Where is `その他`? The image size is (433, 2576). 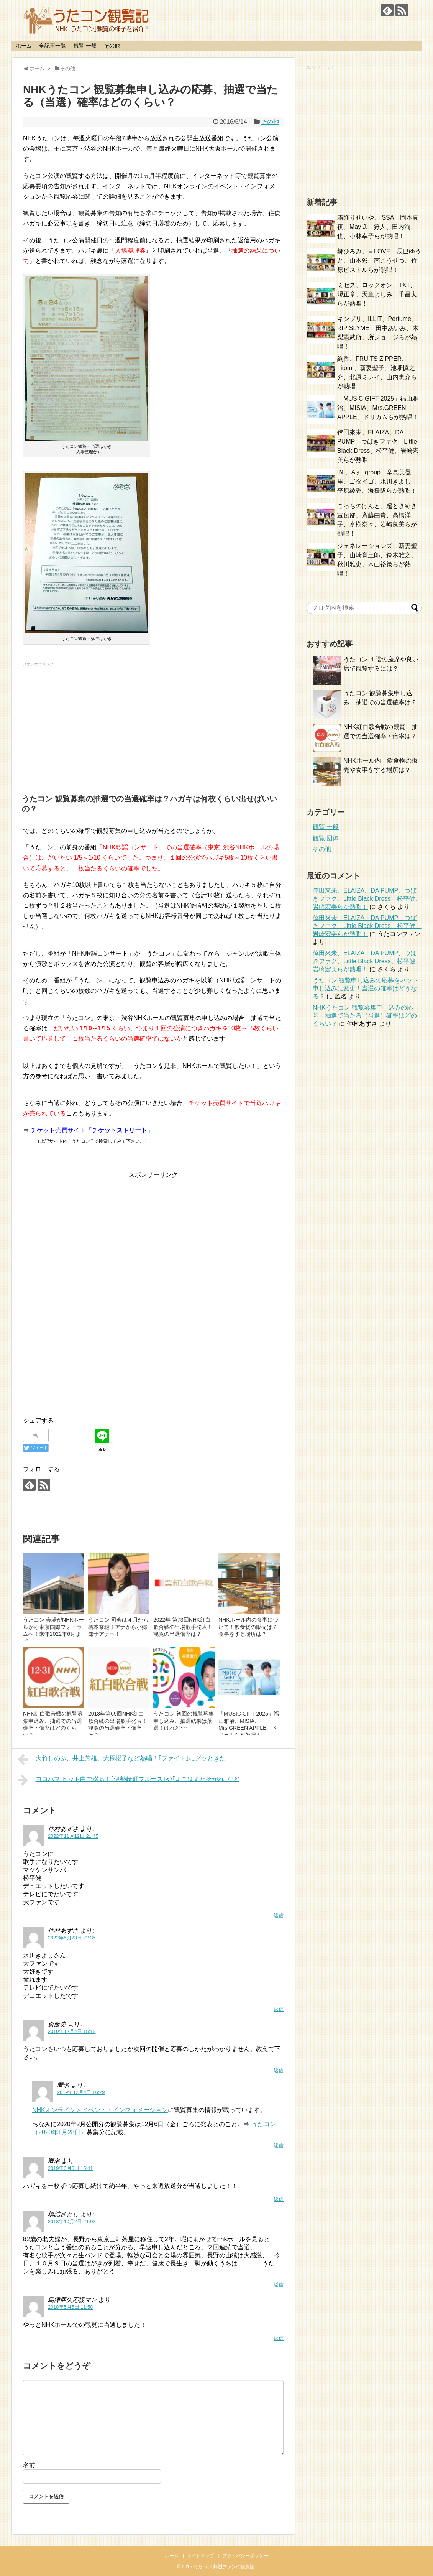
その他 is located at coordinates (112, 46).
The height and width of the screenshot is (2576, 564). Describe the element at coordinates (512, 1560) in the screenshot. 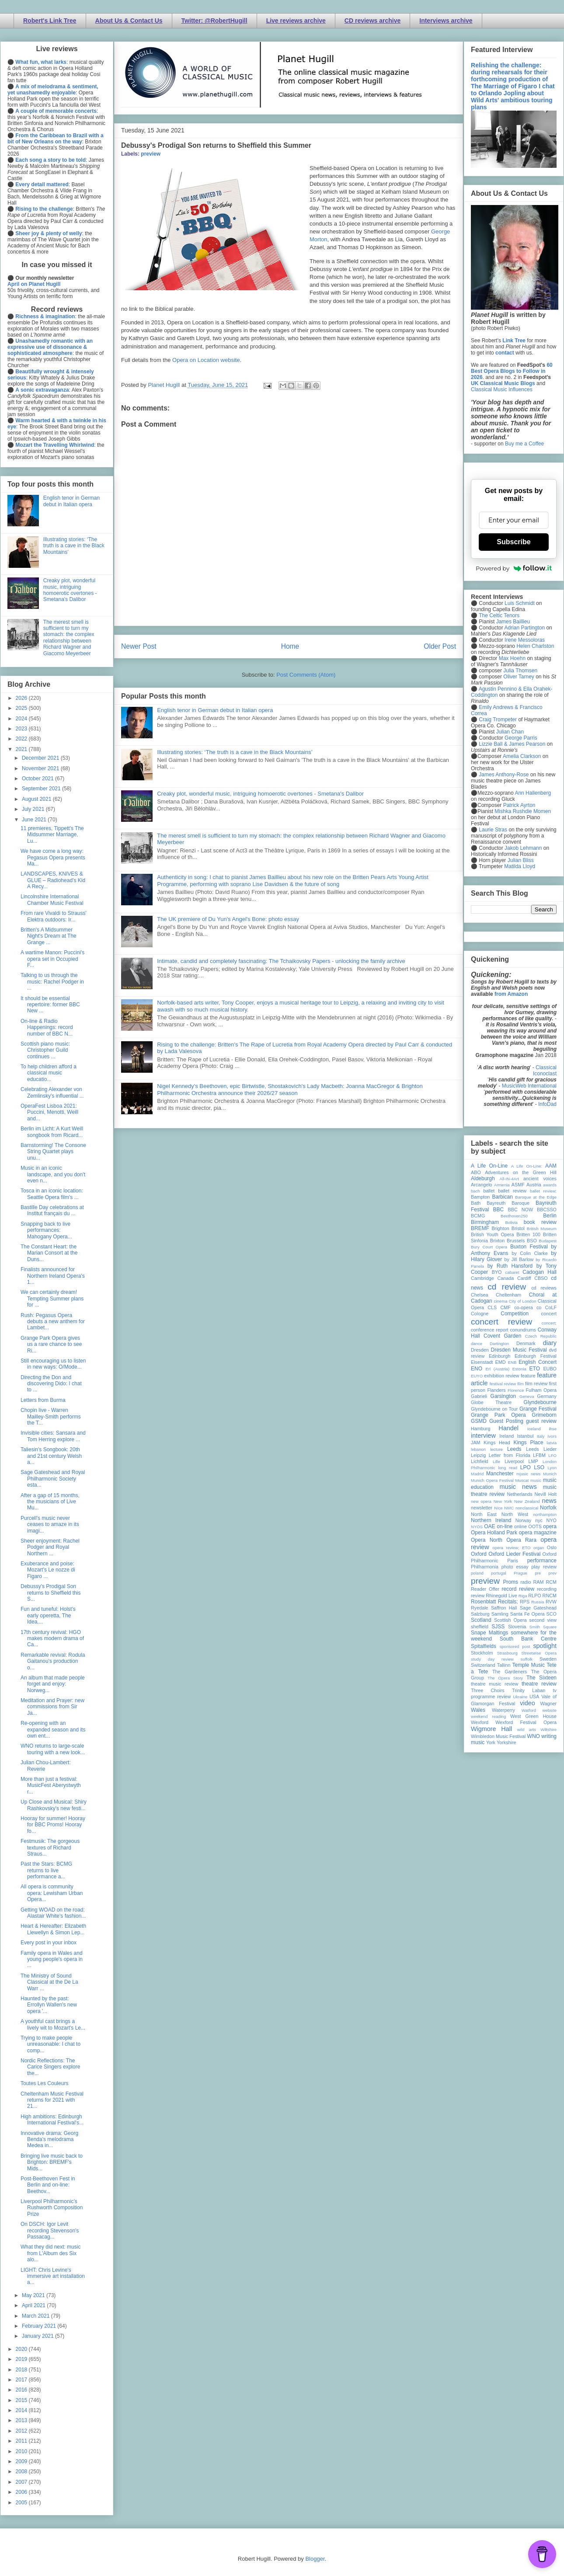

I see `Paris` at that location.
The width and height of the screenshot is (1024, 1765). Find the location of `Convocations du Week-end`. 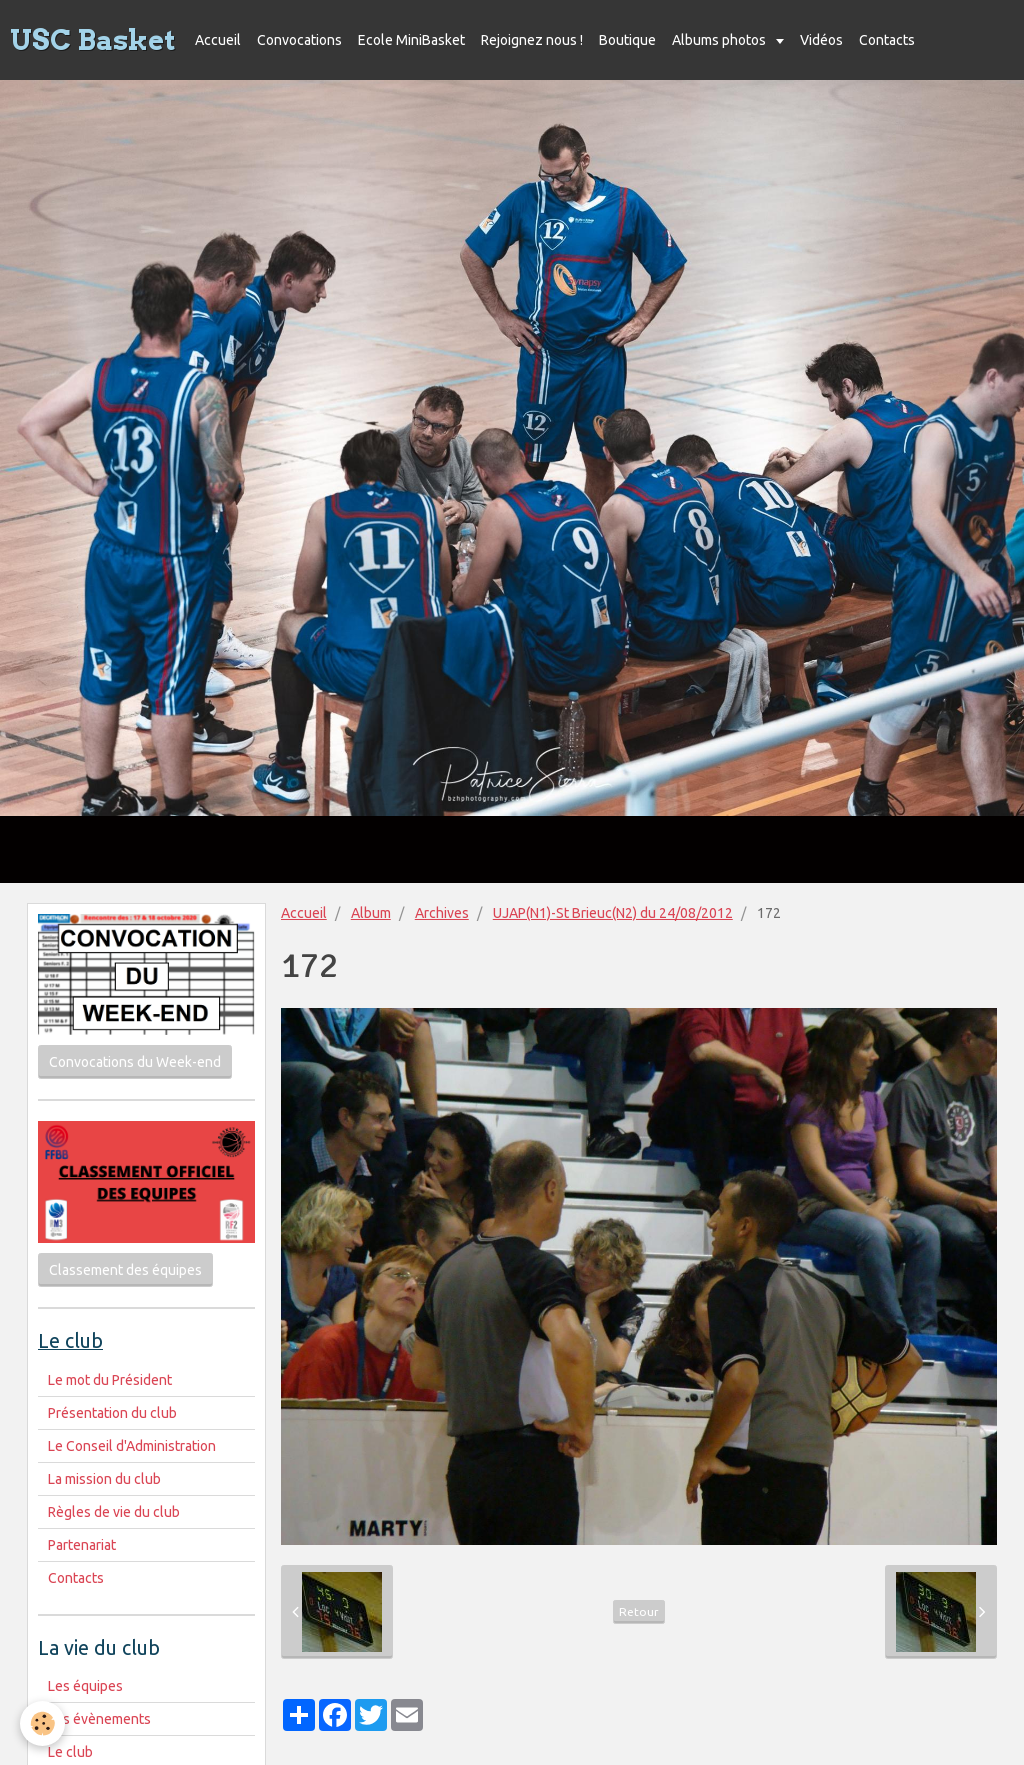

Convocations du Week-end is located at coordinates (135, 1062).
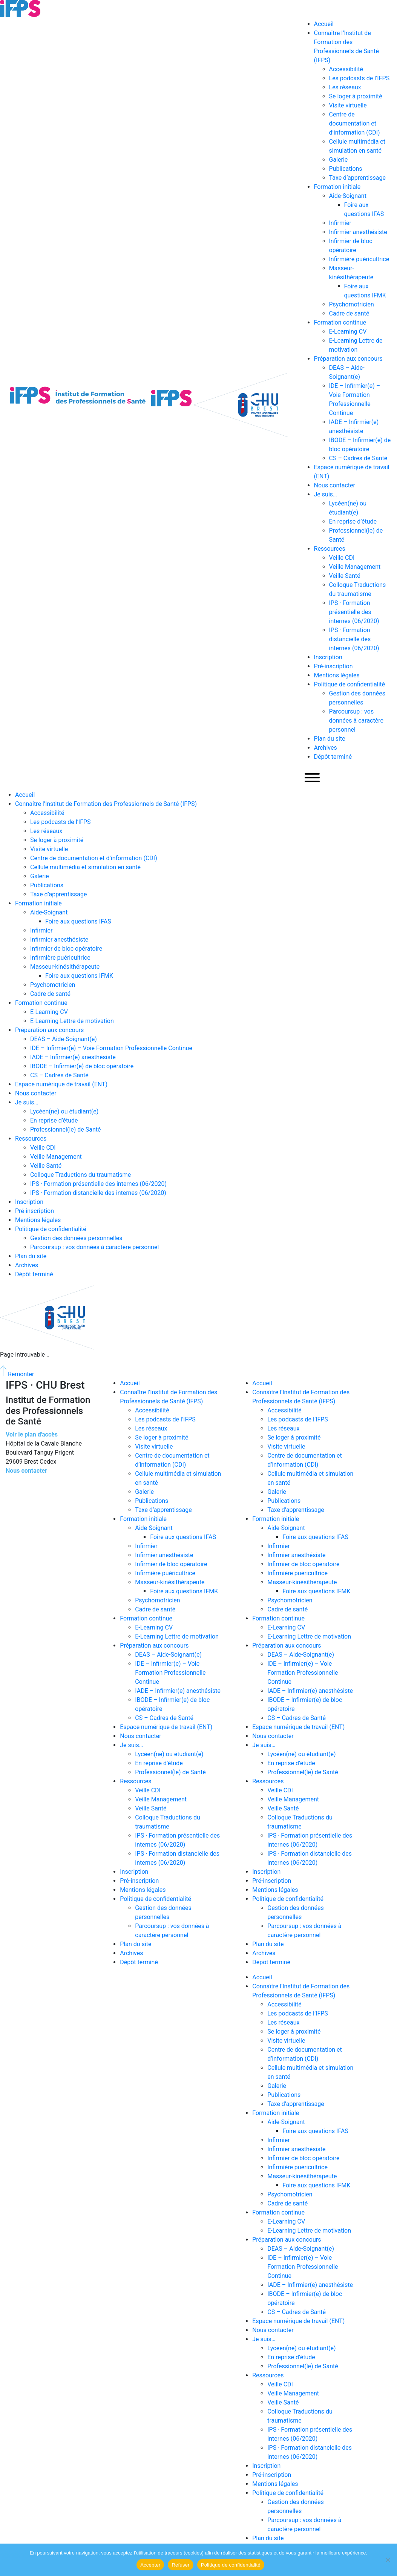 Image resolution: width=397 pixels, height=2576 pixels. I want to click on CS – Cadres de Santé, so click(358, 458).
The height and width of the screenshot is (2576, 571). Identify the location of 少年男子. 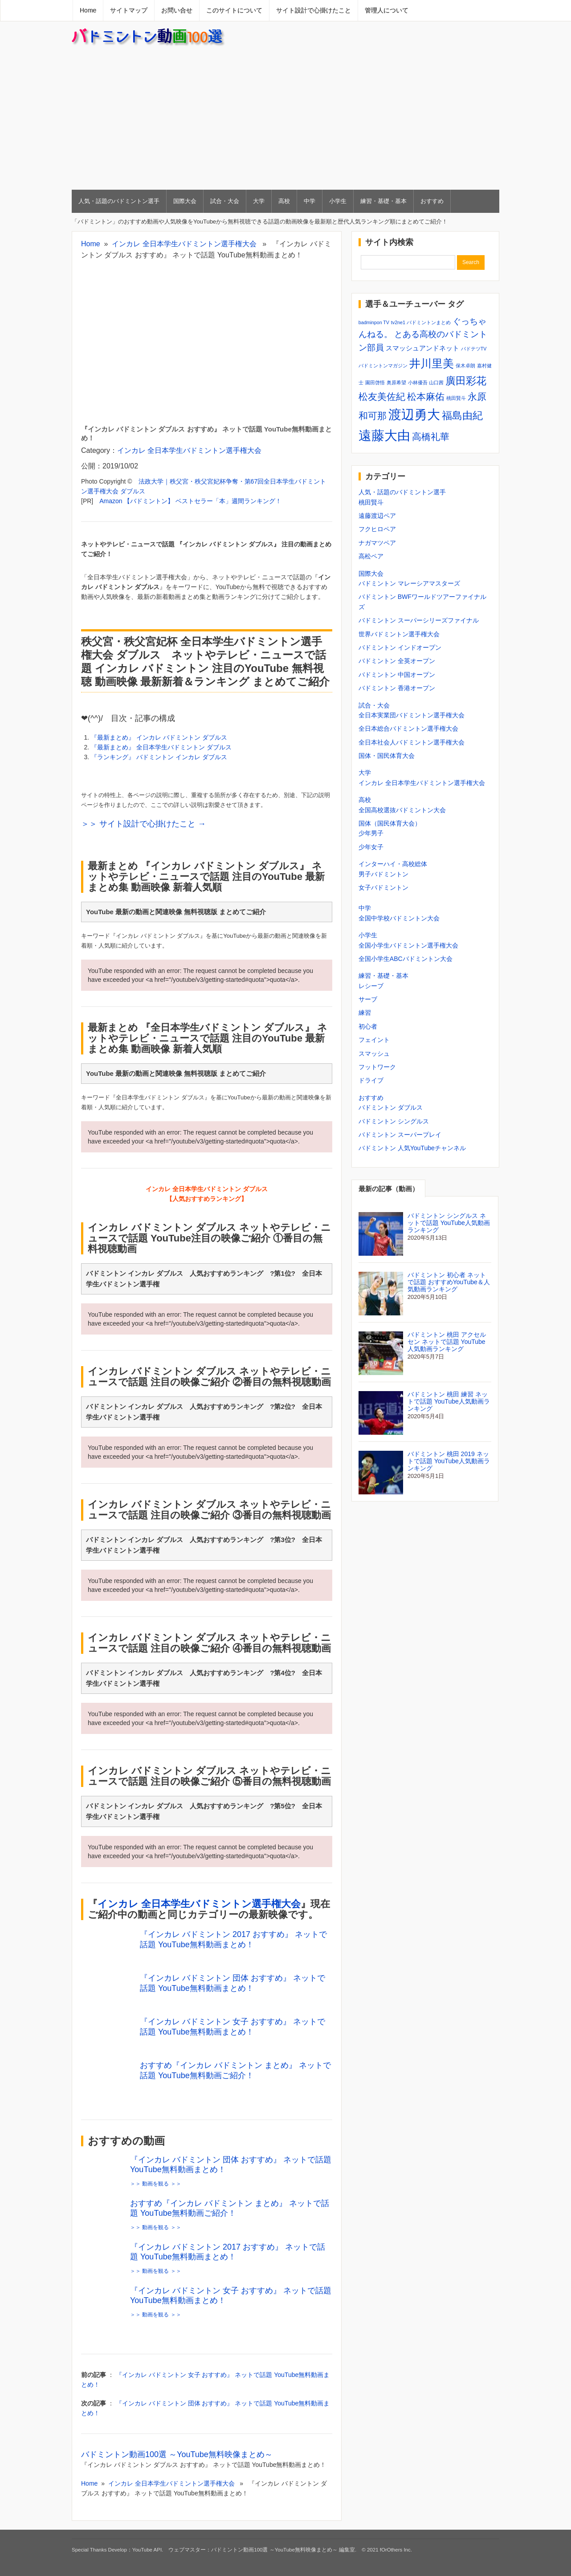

- _Problem description_
The records above, minus their pictures, are to be returned word for word.

- _Solution to this task_
Where is `その他`? The image size is (433, 2576). 
その他 is located at coordinates (112, 46).
The height and width of the screenshot is (2576, 564). Describe the element at coordinates (512, 1560) in the screenshot. 

I see `Paris` at that location.
The width and height of the screenshot is (1024, 1765). Find the location of `Convocations du Week-end`. 

Convocations du Week-end is located at coordinates (135, 1062).
 Image resolution: width=397 pixels, height=2576 pixels. I want to click on CS – Cadres de Santé, so click(358, 458).
The height and width of the screenshot is (2576, 571). Identify the location of 少年男子. 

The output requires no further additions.